Rep. DelBene then raised concerns about how loss of preventive care due to insurance gaps could increase transplant demand. Dr. Gee predicted that a rise in uninsurance could reverse the gains seen under ACA expansions, leading to fewer patients being listed for transplant and worse outcomes, particularly among lower-income populations.
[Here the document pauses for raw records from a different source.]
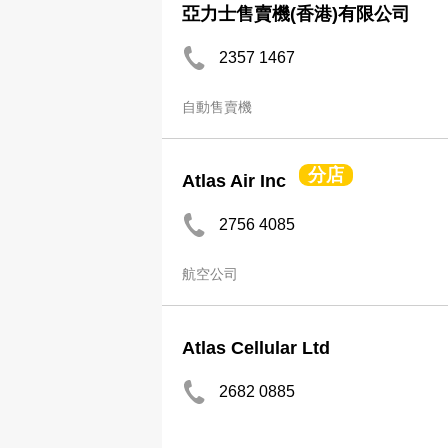
亞力士售賣機(香港)有限公司
2357 1467
自動售賣機
分店
Atlas Air Inc
2756 4085
航空公司
Atlas Cellular Ltd
2682 0885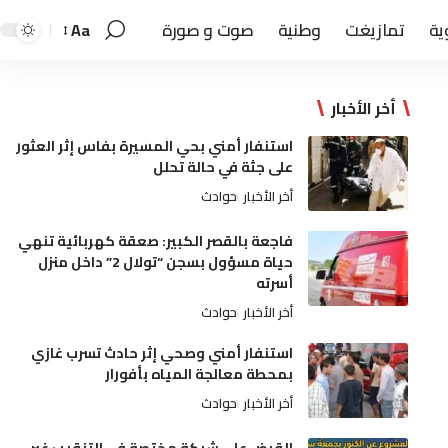
ية
تمازيغت
وطنية
صوت و صورة
Aa
أخر الأخبار
استنفار أمني بحي المسيرة بفاس إثر العثور
على جثة في حالة تحلل
أخر الأخبار
حوادث
فاجعة بالقصر الكبير: صعقة كهربائية تنهي
حياة مسؤول بسجن “تولال 2” داخل منزل
أسرته
أخر الأخبار
حوادث
استنفار أمني وصحي إثر حادث تسرب غازي
بمحطة معالجة المياه بأفورار
أخر الأخبار
حوادث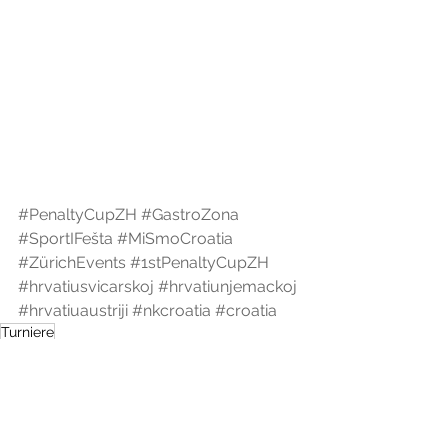
#PenaltyCupZH
#GastroZona
#SportIFešta
#MiSmoCroatia
#ZürichEvents
#1stPenaltyCupZH
#hrvatiusvicarskoj
#hrvatiunjemackoj
#hrvatiuaustriji
#nkcroatia
#croatia
Turniere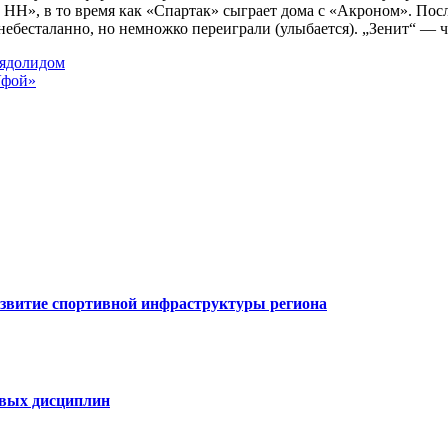
и НН», в то время как «Спартак» сыграет дома с «Акроном». По
небесталанно, но немножко переиграли (улыбается). „Зенит“ — 
ьядолидом
Уфой»
азвитие спортивной инфраструктуры региона
овых дисциплин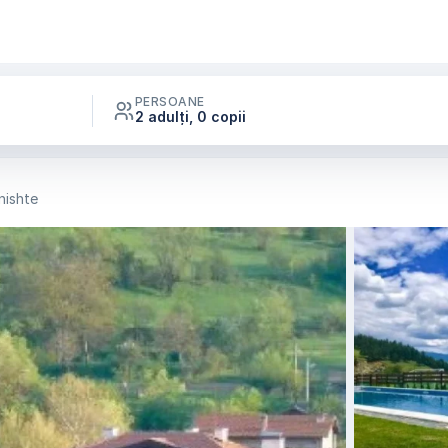
PERSOANE
2 adulți, 0 copii
nishte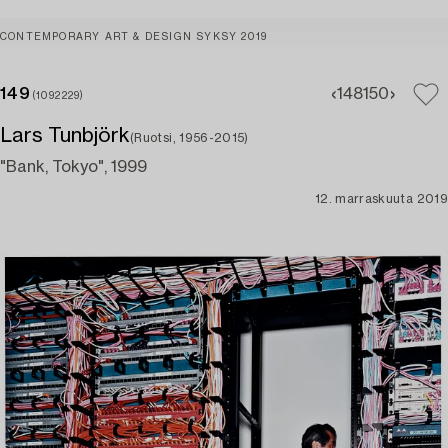
CONTEMPORARY ART & DESIGN SYKSY 2019
149
148
150
(1092229)
Lars Tunbjörk
(Ruotsi, 1956-2015)
"Bank, Tokyo", 1999
12. marraskuuta 2019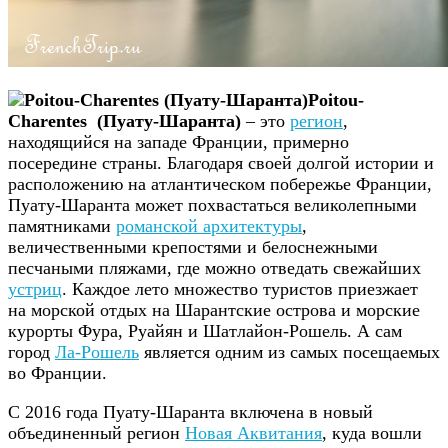
Poitou-
Charentes (Пуату-Шаранта)
– это
регион
,
находящийся на западе Франции, примерно
посередине страны. Благодаря своей долгой истории и
расположению на атлантическом побережье Франции,
Пуату-Шаранта может похвастаться великолепными
памятниками
романской архитектуры
,
величественными крепостями и белоснежными
песчаными пляжами, где можно отведать свежайших
устриц
. Каждое лето множество туристов приезжает
на морской отдых на Шарантские острова и морские
курорты Фура, Руайян и Шатлайон-Рошель. А сам
город
Ла-Рошель
является одним из самых посещаемых
во Франции.
С 2016 года Пуату-Шаранта включена в новый
объединенный регион
Новая Аквитания
, куда вошли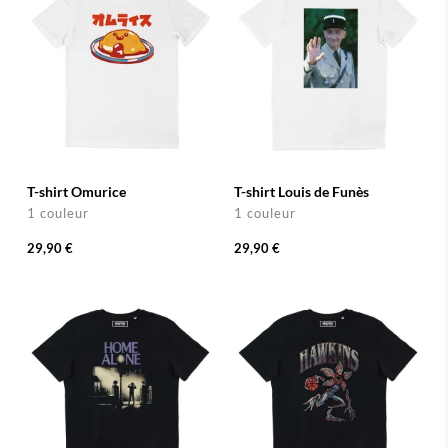
T-shirt Omurice
T-shirt Louis de Funès
1 couleur
1 couleur
29,90 €
29,90 €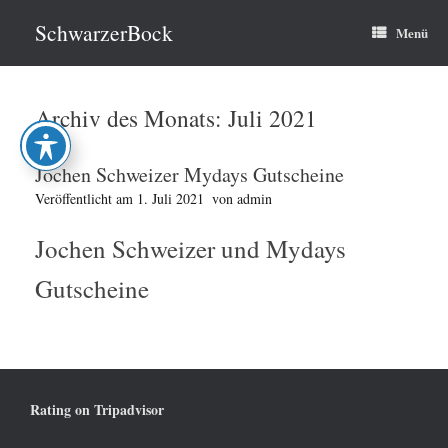
Zum
Inhalt
SchwarzerBock
Menü
springen
Archiv des Monats:
Juli 2021
Jochen Schweizer Mydays Gutscheine
Veröffentlicht am
1. Juli 2021
von
admin
Jochen Schweizer und Mydays
Gutscheine
Rating on Tripadvisor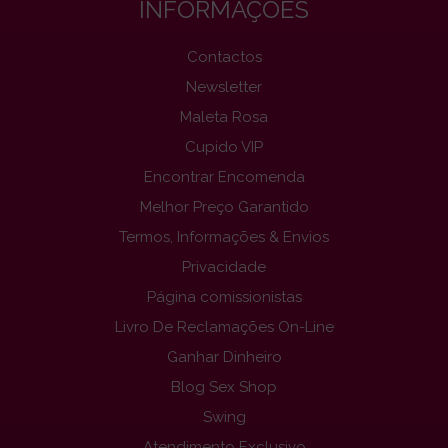
INFORMAÇÕES
Contactos
Newsletter
Maleta Rosa
Cupido VIP
Encontrar Encomenda
Melhor Preço Garantido
Termos, Informações & Envios
Privacidade
Página comissionistas
Livro De Reclamações On-Line
Ganhar Dinheiro
Blog Sex Shop
Swing
Atendimento Exclusivo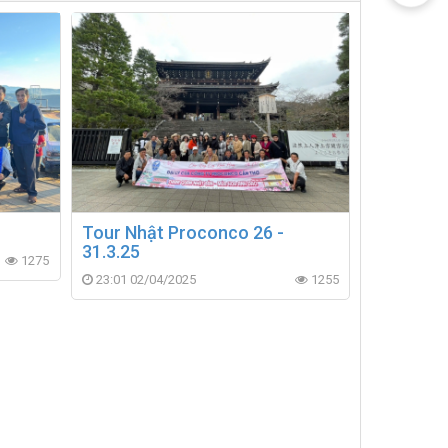
Tour Nhật Proconco 26 -
31.3.25
1275
23:01 02/04/2025
1255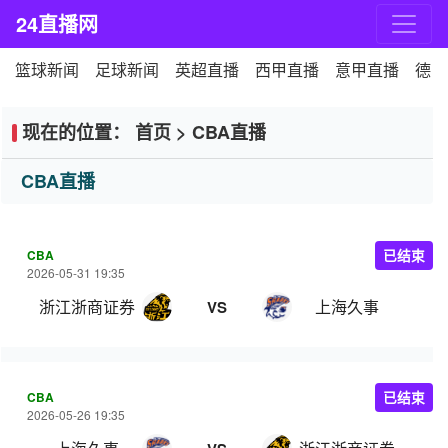
24直播网
篮球新闻
足球新闻
英超直播
西甲直播
意甲直播
德甲
现在的位置：
首页
>
CBA直播
CBA直播
CBA
已结束
2026-05-31 19:35
浙江浙商证券
上海久事
VS
CBA
已结束
2026-05-26 19:35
Rep. Suozzi (D-NY) shared a story of a constituent who had been waiting nine years for a kidney and expressed concern that current incentives reward organ recovery but not successful transplantation. Ms. Erickson confirmed that CMS can and should remove OPOs like those in Kentucky and New Jersey that have failed to meet ethical and clinical standards.
Rep. Suozzi asked whether other OPOs warranted attention. Ms. Erickson identified OneLegacy in Los Angeles and the Oklahoma OPO, both of which are under scrutiny for potential fraud and self-dealing.
Rep. Suozzi also asked how to prevent OPOs from inflating kidney counts for financial gain. Ms. Erickson urged Congress to eliminate “financial counts” and focus solely on clinical outcomes, as counting unused organs amounts to Medicare fraud.
Rep. Beyer (D-VA) expressed support for whistleblowers and asked what Congress could do to protect them. Ms. Erickson called on HHS to immediately terminate contracts with any OPOs or federal contractors, including UNOS, that retaliate against whistleblowers. She cited reports from Virginia showing taxpayer funds being used to silence patient advocates and even congressional witnesses.
Rep. Beyer then asked about allegations that OPOs used sedatives to hasten death in order to recover organs. Ms. Erickson confirmed that such practices are criminal and are under investigation by the Kentucky Attorney General.
Rep. Beyer questioned the practice of OPOs transferring hundreds of millions of dollars to “related organizations.” Ms. Erickson cited OneLegacy’s use of such arrangements to move money outside of Medicare oversight and emphasized the need for CMS to investigate and shut down these financial channels.
Rep. Beyer asked about coercion in consent procedures. Ms. Erickson explained that whistleblowers in New Jersey reported racial and socioeconomic profiling in donor recruitment, with aggressive tactics used on marginalized families. She called for DOJ-level resources and cross-agency action to address what she described as a national crisis.
Chair Schweikert (R-AZ) asked whether scoring systems differed among organ types and how CMS tracked OPO performance. Ms. Erickson noted that kidneys are treated differently in Medicare reimbursement, and that the system is prone to fraud due to how CMS metrics are used.
Chair Schweikert inquired about how death is determined in donation cases. Ms. Erickson and Ms. Martin explained the distinction between brain death and circulatory death (DCD), detailing hospital protocols, wait times, and declaration procedures. They also described a disturbing case in Mississippi where a woman was mistakenly declared brain dead and then found to be alive during organ biopsy — but the OPO failed to alert medical staff or her family for 19 hours.
Chair Schweikert discussed the need for CMS and HHS to prepare for coming advances such as cryopreservation, genetically modified organs, and Hepatitis C treatment breakthroughs.